Figure 4. Potential exposome-mediated mechanisms of ALS pathophysiology.

(a-c) Few studies have examined exposure-mediated pathophysiology in ALS. (a) Potential mechanisms of external exposures in ALS, through metals, neurotoxins, and air pollution. Metals may induce wild-type TDP-43 aggregation in ALS, which would impair miRNA homeostasis, in addition to other possible modes of injury, e.g., oxidative stress, inflammation, excitotoxicity, motor neuron demyelination. Potential neurotoxins are external exposures present in the environment, such as β-N-methylamino-L-alanine (BMAA) and methylazoxymethanol (MAM) from cyanobacteria, in Cycas spp. (cycads) and water bodies. The putative mechanism for BMAA toxicity is misincorporation into proteins, whereas MAM causes DNA damage and epigenetic changes. Poisonous mushrooms may also contain neurotoxins. Proposed mechanism of pollution-mediated toxicity in ALS. Particulate matter (PM) enters the lungs and activates systemic inflammation. PM also disrupts the blood-brain barrier and activates central microglial. (b) Potential mechanisms of internal exposures in ALS, through microbiome and intensive physical activity. The microbiome in SOD1^G93A mice correlates with brain and spinal cord microglial activation¹⁷⁷; loss of C9orf72 leads to gut inflammation¹⁵¹. The level of beneficial microbiome-derived metabolites may be lower in ALS, e.g., short-chain fatty acids (butyrate)^172,174, nicotinamide (NAM)^150,191, along with intestinal junction, Paneth cell, and enteric neuromuscular defects leading to gastrointestinal symptoms. Proposed mechanism of excessive exercise-mediated toxicity in ALS, e.g., oxidative stress, dysregulated energy metabolism, excitotoxicity. (c) The epigenome is altered in ALS, although the causes are likely multifactorial, and may arise from external, e.g., pesticides, metals, or internal exposures^179–181, e.g., microbiome¹⁸², as well as from other pathologies. Epigenetic restructuring occurs in ALS with differentially methylated CpGs, for example to genes regulating GABA signaling and sodium channels. ALS accelerates epigenetic aging (clock). Created, in part, with BioRender.com.

Metals in biosamples

Although metal exposures are linked to ALS risk based on meta-analysis of multiple mostly retrospective studies³⁵, there are similar caveats with these analyses as those encountered with pesticides. Retrospective studies of metals exposures using questionnaires are subject to recall and ascertainment bias. To avoid these limitations, some researchers have directly measured trace metal levels in biosamples. A 2020 report found that increased chromium, manganese, nickel, tin, and zinc exposures, measured in teeth, within a specific time frame in early childhood are linked to ALS upon aging⁶⁶. In adults, analysis of nails suggests that elevated mercury and zinc enhance ALS risk, while manganese, arsenic, selenium, copper, cadmium, and lead show no disease association^67,68. A nested case-control study of a prospective European cohort of 107 ALS versus 319 control participants found elevated concentrations of cadmium and lead in the erythrocyte fraction of blood from individuals that later developed ALS⁶⁹. In contrast, analysis of CSF from 38 ALS cases showed no significant difference in metal concentrations versus controls⁷⁰. Despite the advantages, directly measuring trace metal exposures in biosamples has its own set of challenges, including absorption kinetics, tissue distribution and optimal analysis tissue, and elimination half-life⁷¹.

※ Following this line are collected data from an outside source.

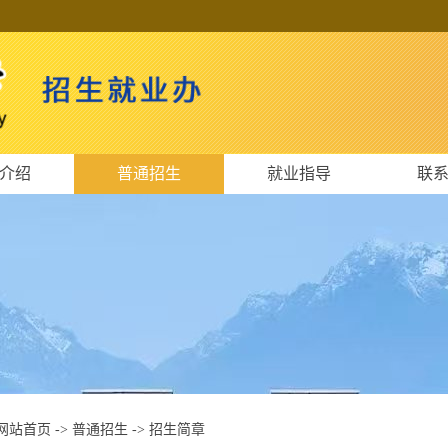
介绍
普通招生
就业指导
联
网站首页
->
普通招生
->
招生简章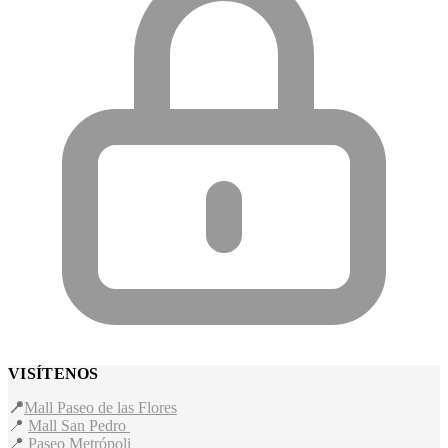
VISÍTENOS
📍
Mall Paseo de las Flores
📍
Mall San Pedro
📍
Paseo Metrópoli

Another approach to studying the link of metals exposure to ALS comprises geospatial analysis, as performed for pesticides. A geospatial study in Ireland failed to find an association between ALS cases (n=1,701) to metal content in soil samples⁷². Given the number of potential limitations to this method, replication efforts in additional cohorts would be beneficial.

Moving forward, more studies are needed that assay metal levels from ALS biosamples. However, it will be necessary to determine the optimal tissue based on metal metabolism, biodistribution, and half-life elimination.

Air pollution

There is increasing evidence that air pollutants associate with ALS risk, including elemental carbon⁷³, ultra-fine particle matter (PM; PM_2.5, PM₁₀Si, PM₁₀, subscript indicates micron size)^74–76, NO_x⁷⁵, and NO₂^74,77. PM_2.5, NO₂, and NO_x are primarily traffic-related pollutants, while coarse PM₁₀ particles are from road dust and agricultural and construction industries. Recent studies suggest that the association between long-term air pollution exposure and ALS is driven primarily by motorized traffic-related pollutants^74–76. In addition to increasing ALS risk, there is a positive association between air pollution exposure and an increased number of hospital stays and emergency room visits by persons with ALS^78,79. Interestingly, concentrations of some of these pollutants were still below World Health Organization air quality guidelines, suggesting that additional tightening of regulatory guidelines may be beneficial⁷⁴.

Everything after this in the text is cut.